A member of Congress estimated to me that out of 84-86 new GOP members who swept the House in the GOP takeover of 2010, there are only about only four to five left who remain conservative. It is a well-known fact that candidates running for Congress as conservatives frequently become moderates, compromising on many issues they vowed to stand principled on.
There are several discernible explanations why: It’s easy to get support when you’re promising Santa Claus goodies, you get more favorable coverage from the left-leaning media (and hence better reelection chances), you get invited to all the cool cocktail parties, and the “old guard” in Congress is less likely to target you and remove you from committees for challenging their compromising.
There is another, almost invisible reason. It comes down to future employment. Many members of Congress are career politicians, and have few other job options after they leave outside of lobbying. But what is lobbying? It usually involves representing a special interest group that wants more money from government. This often is anathema to conservative interests. Conservatives who vote against special interests while in Congress end up on a “lobbying blacklist.” No one will hire them afterward. Associations like the the music industry, movie industry or realtors’ associations turn up their noses at them.
A small handful of conservatives in Congress are able to find adequate alternative future employment like Jim DeMint, who is now president of the Heritage Foundation. But there is only one Heritage Foundation. Most jobs in the nonprofit sector don’t pay very well. Many conservative members of Congress are average people, with student loan debt, families and bills to pay. An expensive campaign and two years in Congress or so can leave a member of Congress close to broke if they don’t have any big special interests funding them. Conservatives are more likely to be self-made than the wealthy liberals in Congress, not born into wealth. There is a perception that Congress is full of millionaires, but they are disproportionately Democrats and half are not millionaires.
The ways former members of Congress can make a living post-service has dried up in the modern era. Writing books pays less these days, as people buy fewer books and obtain their information online instead. Speaker fees have gone down, as there are plenty of social media exhibitionists willing to speak for free instead; everyone is a political pundit now. Same with media, only a handful of former conservative politicians like Sarah Palin get paying positions with media outlets; the vast majority of former electeds are expected to appear without pay.

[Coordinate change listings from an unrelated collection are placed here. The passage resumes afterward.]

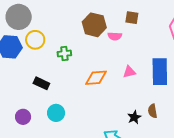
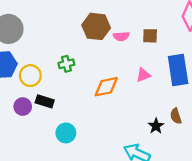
brown square: (132, 18) -> (150, 36), moved
yellow circle: (35, 40) -> (30, 76), moved
purple circle: (23, 117) -> (23, 107), moved

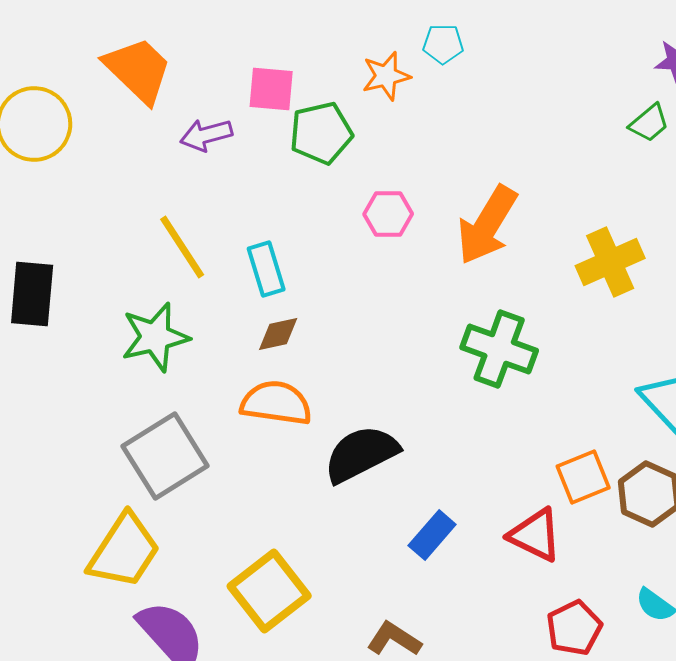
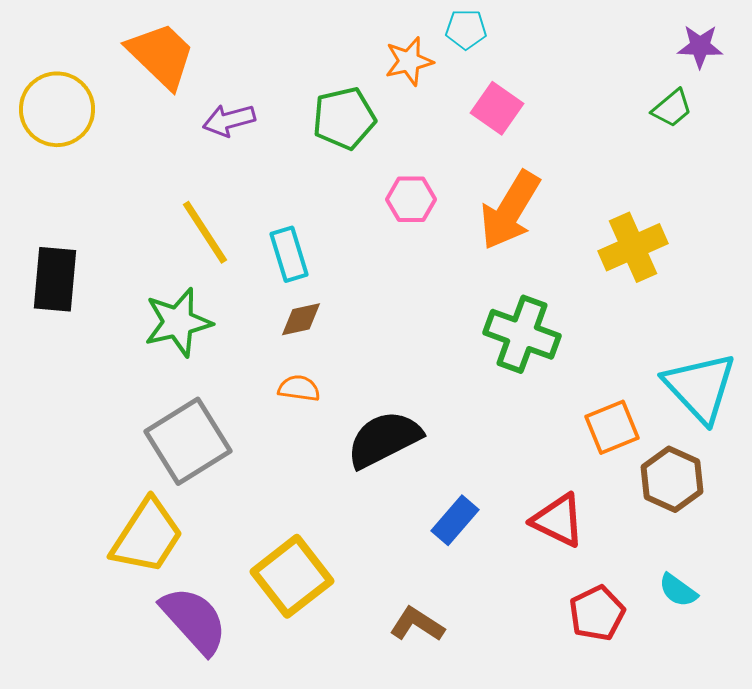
pink square: (271, 89) -> (497, 108), moved, turned 30
orange semicircle: (276, 403) -> (299, 388), size x0.6
orange square: (583, 477) -> (612, 427), moved

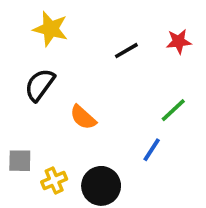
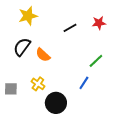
yellow star: (51, 29) -> (28, 16), turned -30
orange semicircle: (83, 117) -> (43, 55), moved
yellow cross: (54, 180) -> (38, 84), moved, turned -32

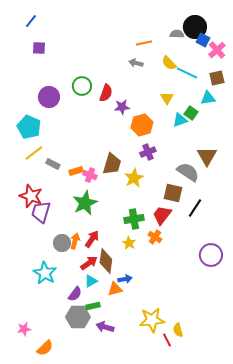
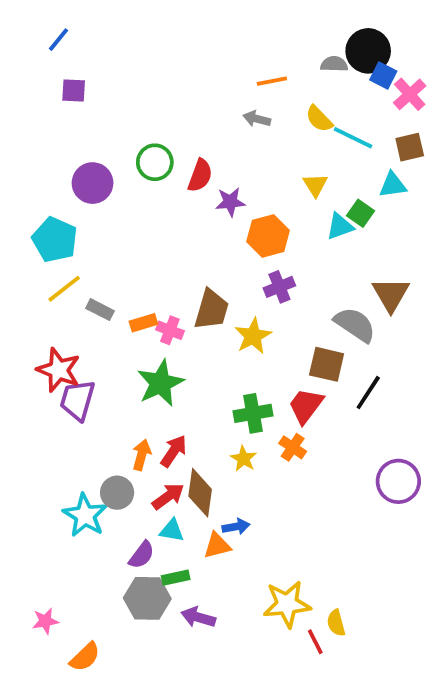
gray circle: (62, 243) -> (117, 493), moved
cyan triangle: (91, 281) -> (172, 530), turned 40

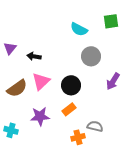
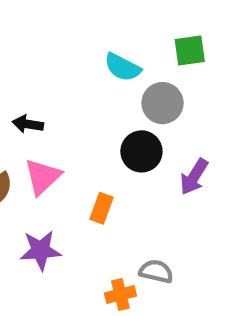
gray circle: (91, 56) -> (163, 103), moved
black circle: (71, 85) -> (141, 151), moved
orange rectangle: (69, 109) -> (101, 208), moved, turned -32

It creates an incentive to either remain in Congress for a long time, or start adjusting your votes in order to ensure future employment when you leave. The closer members get to retirement, the more likely they’ll become surrender monkeys. Conservatives wonder why Republicans keep caving on votes to subsidize corn-based ethanol or reauthorize the extension of the Export-Import Bank. Well, they’re natural lobbying positions to move to after they resign.
Adding to the pressure are the associated PAC contributions. Members of Congress who vote against funding special interests find their campaign contributions dry up. The ones who stop bad deals, resource misallocation and crazy special tax credits are punished.

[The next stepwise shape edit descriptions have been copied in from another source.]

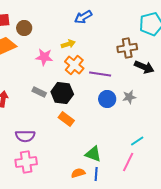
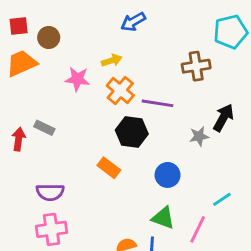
black arrow: (144, 67) -> (223, 118), moved, turned -84
gray rectangle: (39, 92) -> (44, 128), moved
black hexagon: (62, 93) -> (132, 132), moved
blue circle: (107, 99) -> (168, 175), moved
cyan line: (137, 141) -> (222, 199), moved
green triangle: (93, 154) -> (163, 218), moved

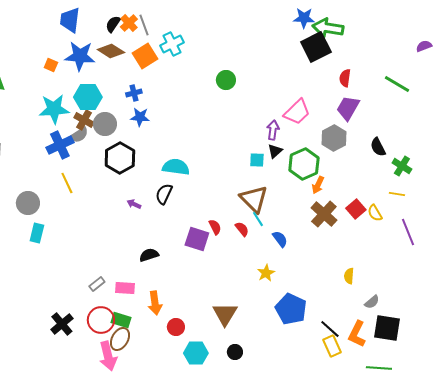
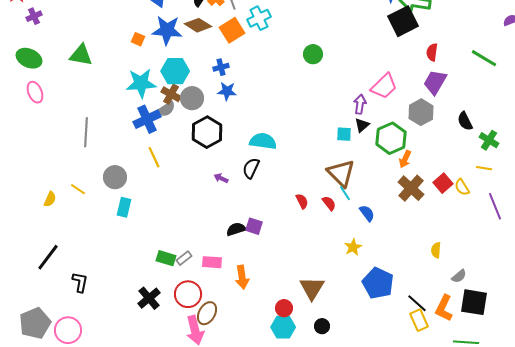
purple square: (197, 239) -> (254, 226), moved, size x0.7
green rectangle: (121, 320) -> (166, 258), moved
red circle: (176, 327) -> (284, 308), moved

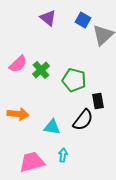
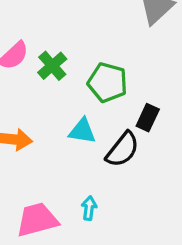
black rectangle: (98, 101) -> (148, 118), turned 35
cyan triangle: (52, 127) -> (82, 131), moved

So conservatives are not just punished while in office, but punished once they leave. They find it difficult to land somewhere they can use their political skill set. Whereas moderates who give away things find open doors everywhere. Ultimately, it comes down to follow the money; the reformers versus the institutionalists who control the money. If you’re a moderate, willing to subsidize industries, give tax breaks to special interests, and support crony capitalism, then the money flows. The unfortunate ramifications of this are a distortion of the economy.
Conservatives everywhere should be alarmed, because this problem goes far beyond Congress, affecting conservatives throughout all aspects of society. The principled ones are shunned by mainstream groups, shut out of plum leadership positions and employment. Can you imagine an outspoken conservative becoming CEO of Apple? Of course not. Powerful corporate interests are able to use their pocketbooks to silence conservatives. Conservatives would love for Republican CEOs to speak out politically — but they don’t dare for fear of retaliation. Despite the fact that 52 percent of CEOs are Republicans and only two percent are Democrat or Libertarian, the top Fortune 500 CEOs contribute substantially more to Democrats.
How can we solve this problem? Conservative organizations and news outlets need to look out for these members of Congress and give them preferences when it comes to hiring. If members know they have a principled organization willing to hire them after they leave, they will be less susceptible to the pressure to compromise as electeds. It’s time to start providing a safe haven for our own — we got your back.